Margaret

Una particolarità del film è che tra la produzione e la distribuzione è passata una mezza dozzina d'anni. Nato come costoso film indipendente (una quindicina di milioni), si è trasformato in un incubo distributivo per un paio di buone ragioni: la lunghezza esagerata (3 ore) e una sceneggiatura poco focalizzata.

Credo che il problema stia nella troppo alta opinione di sé che aveva Kenneth Lonergan (sceneggiatura e regia). E forse ha tutt'ora, visto che, piuttosto di piegarsi alle logiche del mercato, ha preferito abbandonare il cinema. Se ho capito bene, ora si dedica a tempo pieno al teatro.

Il film mi ha ricordato certa produzione europea anni sessanta, in cui lo scopo era disturbare lo spettatore al fine di scatenare una reazione. O forse la pellicola era solo un prodotto secondario, e i veri interessi del cast erano altri - passare del tempo assieme, fare cose, vedere gente. Il risultato era magari anche molto artistico (in un qualche senso) ma non era ben chiaro se ci fosse sotto un qualche significato, magari anche solo incidentale.

Qui si narra la storia di una ragazzina che pensa di essere al centro del mondo. Capita spesso che un(a) adolescente abbia idee del genere, e Lisa (Anna Paquin) ha anche la scusante di essere una ricca (o almeno benestante) newyorkese che vive nell'Upper West Side di Manhattan. Difficile con questo background controllarsi, però sembra proprio che Lisa faccia di tutto per essere indisponente.

L'accadimento principale è che Lisa, per futili motivi, distrae un autista di autobus (Mark Ruffalo) al punto che il povero disgraziato non si accorge che scatta il rosso ad un semaforo, e finisce per travolgere e uccidere una signora. Lisa, che ha un sussulto di empatia e si rende conto di essere almeno concausa dell'incidente, mente alla polizia dichiarando che il semaforo era verde, così da non rovinare la vita all'autista.

Poi però cambia idea, visita l'autista non si capisce bene a che scopo, contatta la "vedova" della vittima, decide di ritrattare la sua dichiarazione, e infine spinge perché si faccia causa, insistendo che vuole che Ruffalo vada in galera per quello che ha fatto. Non riuscirà nel suo intento, ma la cugina della morta (a cui importava davvero poco della faccenda) riceverà un sontuoso risarcimento per l'incidente. Solo in quel momento, nel dare sfogo alla sua ennesima crisi nervosa, ammetterà (ma di passaggio, senza che nessuno ci faccia molto caso) di essere lei la responsabile dell'incidente, e di volere che qualcuno (o meglio, qualcun altro) paghi per quello che è successo.

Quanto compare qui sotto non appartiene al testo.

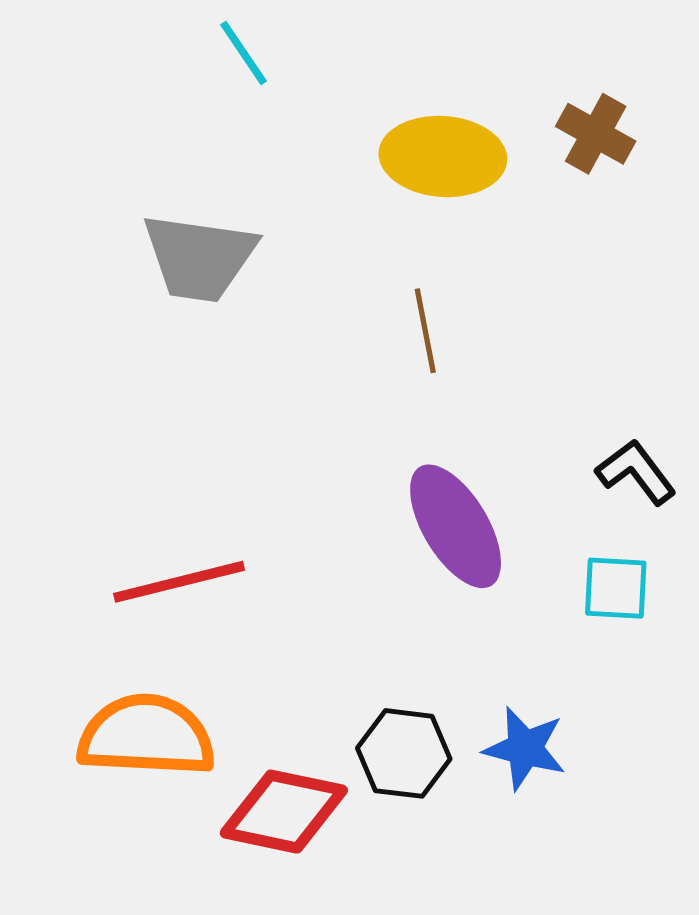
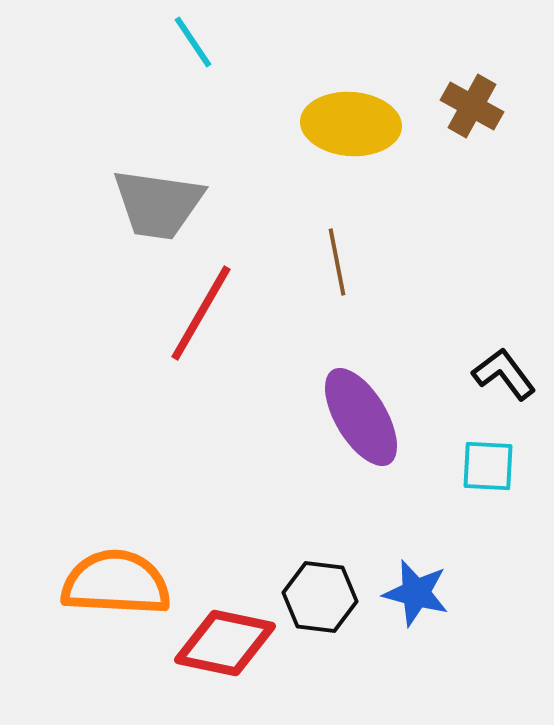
red line: (179, 582) -> (201, 313), moved, turned -46

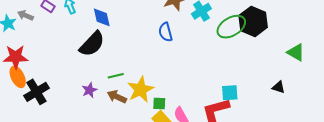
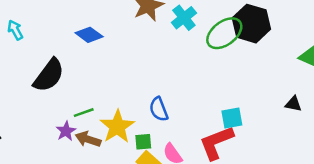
blue diamond: (102, 17) -> (89, 35), moved, turned -35
blue semicircle: (166, 32) -> (159, 109), moved
purple star: (89, 90) -> (66, 131), moved

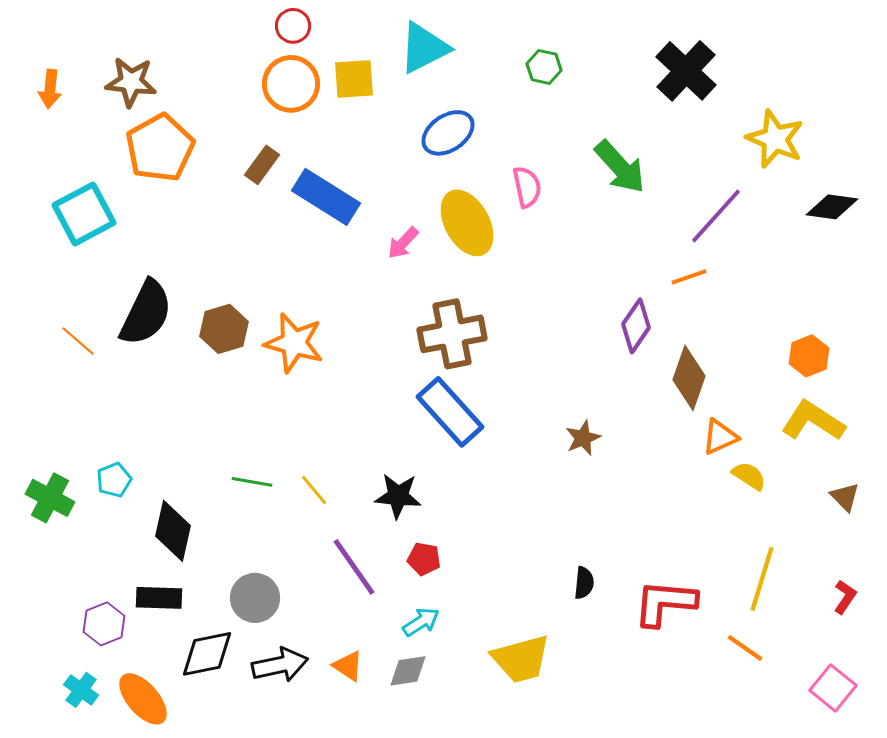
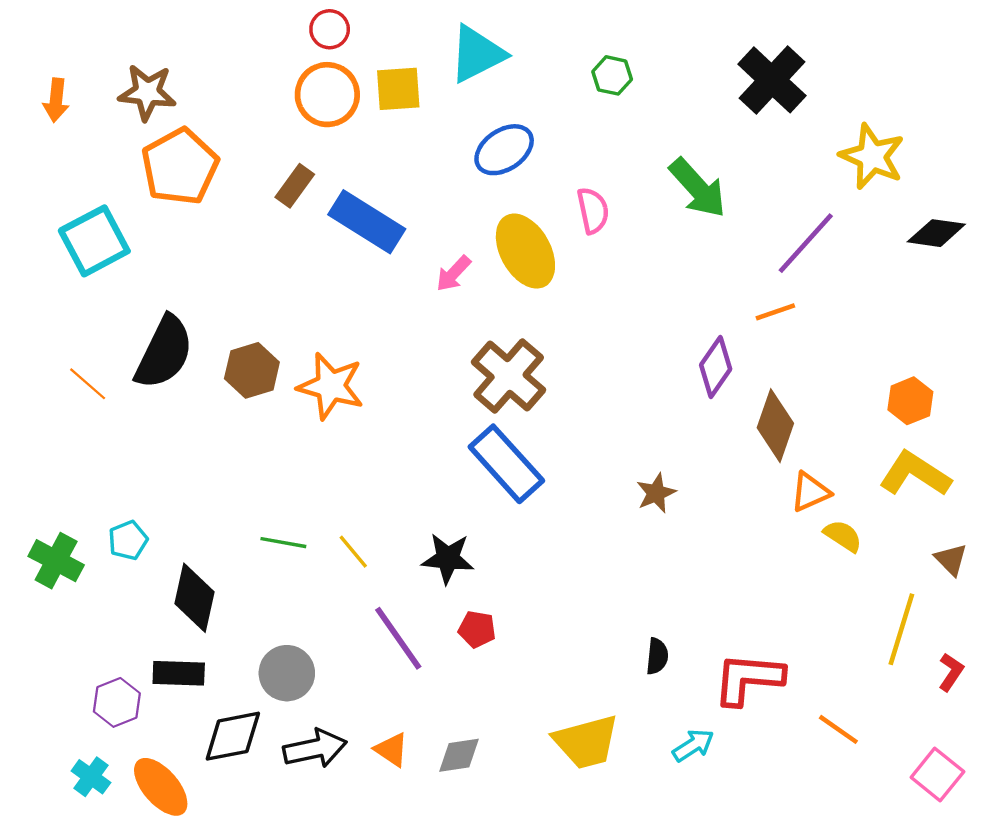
brown cross: (452, 334) -> (509, 376), turned -38
yellow line: (762, 579) -> (901, 629), moved
cyan arrow: (421, 622) -> (693, 745), moved

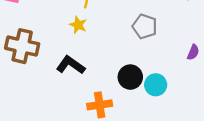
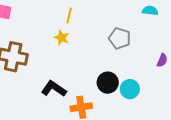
black L-shape: (71, 65) -> (54, 89), moved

In parallelo seguiamo anche il percorso della madre (J. Smith-Cameron), divorziata, attrice teatrale, di cui si innamora un buon uomo (Jean Reno) che dolcemente, con gran pazienza, le fa una tranquilla corte. Mal gliene incorrerà, al poveretto, che la madre è fatta della stessa pasta della figlia, solo più trattenuta, causa dell'età, che smussa le asperità maggiori, immagino.

Il resto del tempo è assorbito dai passatempi di Lisa, che vediamo litigare a scuola con chi non la pensa come lei, maltrattare i suoi coetanei, stabilire una relazione con il suo insegnante di matematica (Matt Damon), rifiutare la corte di un ragazzino normale, e farsi sverginare da un mezzo tossico mezzo scemo, per poi far sesso una volta anche col prof (giustamente terrorizzato dalla sciocchezza in cui è stato trascinato).

Il film finisce con la riconciliazione tra madre e figlia.

Ma che senso ha tutta questa vicenda? Forse che Lisa è il prodotto del suo ambiente? OK, ma non c'è un'aperta condanna del suo comportamento infantile. Gli sconfitti del film sono i personaggi che cercano di mantenere la calma (il fidanzato della madre, il detective che segue il caso, lo stesso autista, che pure non è certo un santo), sembra invece che per vincere si debba essere arroganti e sfacciati.